PETER SHALLARD: Yeah, and I guess what I’m saying is that I think that if you have balance, you have to set the goal—like, you have to have incremental goals. You kind of have the expectation of, I want to be a multi-millionaire, but your business is only making a few thousand dollars a month. And I want to have a six-pack, but you’re like 40 pounds overweight, or whatever. Or even 10, 20 pounds overweight. You can’t have goals in that area that you’re massively reaching for, and then be working on all of those reaching in a huge way, all at the same time. There has to be—like, you have to reel in—you have to find balance, absolutely. You have to find that moderation. So, I know people who are ruthlessly committed to business. Their ambition knows no bounds. They’re relentless, and they’re successful in accomplishing their ambitions, because that’s pretty much all they focus on. Do I want that life? No, I love balance too much.

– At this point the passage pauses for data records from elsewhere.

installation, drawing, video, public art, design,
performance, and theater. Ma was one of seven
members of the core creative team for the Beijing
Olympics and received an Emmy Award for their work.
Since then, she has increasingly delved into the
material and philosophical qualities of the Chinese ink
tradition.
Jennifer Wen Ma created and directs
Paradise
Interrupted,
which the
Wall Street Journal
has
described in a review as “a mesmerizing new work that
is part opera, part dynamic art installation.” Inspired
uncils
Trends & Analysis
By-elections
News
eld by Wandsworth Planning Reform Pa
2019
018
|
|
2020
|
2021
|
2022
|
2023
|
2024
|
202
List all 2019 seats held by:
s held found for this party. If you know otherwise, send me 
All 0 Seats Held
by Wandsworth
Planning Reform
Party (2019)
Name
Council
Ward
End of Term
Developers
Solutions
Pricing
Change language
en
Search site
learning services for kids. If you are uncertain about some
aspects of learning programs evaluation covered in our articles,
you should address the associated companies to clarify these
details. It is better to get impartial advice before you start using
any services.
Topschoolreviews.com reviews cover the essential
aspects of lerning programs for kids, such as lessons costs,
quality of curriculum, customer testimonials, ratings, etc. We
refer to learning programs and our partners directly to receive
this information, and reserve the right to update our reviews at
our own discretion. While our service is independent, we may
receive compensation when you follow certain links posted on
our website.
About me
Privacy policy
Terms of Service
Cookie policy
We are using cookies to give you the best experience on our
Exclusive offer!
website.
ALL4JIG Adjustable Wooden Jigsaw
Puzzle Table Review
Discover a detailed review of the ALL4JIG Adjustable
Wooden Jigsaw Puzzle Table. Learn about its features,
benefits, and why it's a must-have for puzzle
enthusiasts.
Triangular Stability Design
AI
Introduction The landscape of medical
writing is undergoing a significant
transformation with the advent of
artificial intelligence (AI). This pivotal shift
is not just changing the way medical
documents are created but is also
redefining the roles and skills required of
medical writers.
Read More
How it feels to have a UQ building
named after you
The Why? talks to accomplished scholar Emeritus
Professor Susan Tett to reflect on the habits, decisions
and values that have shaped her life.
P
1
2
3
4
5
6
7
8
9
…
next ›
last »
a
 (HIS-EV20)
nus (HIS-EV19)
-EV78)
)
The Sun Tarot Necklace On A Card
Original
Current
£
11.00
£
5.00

I want to be able to go to the gym. I want to find time to be present in my relationship as well. I want all of these other things. But, I think that there’s no real prescription. I think that everybody gets to decide what their balance is. But what’s important is sustainability. Because building business success takes time. Living a life well-lived takes time. So you don’t want to flame out. And that’s really the point—that’s kind of my concern around the superhuman movement, is that the pressure that people put themselves on, entrepreneurs are notorious for having enormously high expectations for themselves. But this life hacking movement has kind of upped the ante with that, to the point that I see remarkably talented people who are capable of changing the planet, flaming out early, before they really do their best work, because they’re putting so much pressure on themselves not just to have balance in their life, but to have every single sphere of life, spoke on the wheel of life, category, whatever you want to call it, at like 110% at all times. And realistically, that’s not how you get there. It may be possible. I think it’s debatable. Can you be at 100% in every part of your life at once? Maybe you can. Maybe Richard Branson is. I don’t know. I don’t know the guy personally. But I think that you have to get there step by step by step.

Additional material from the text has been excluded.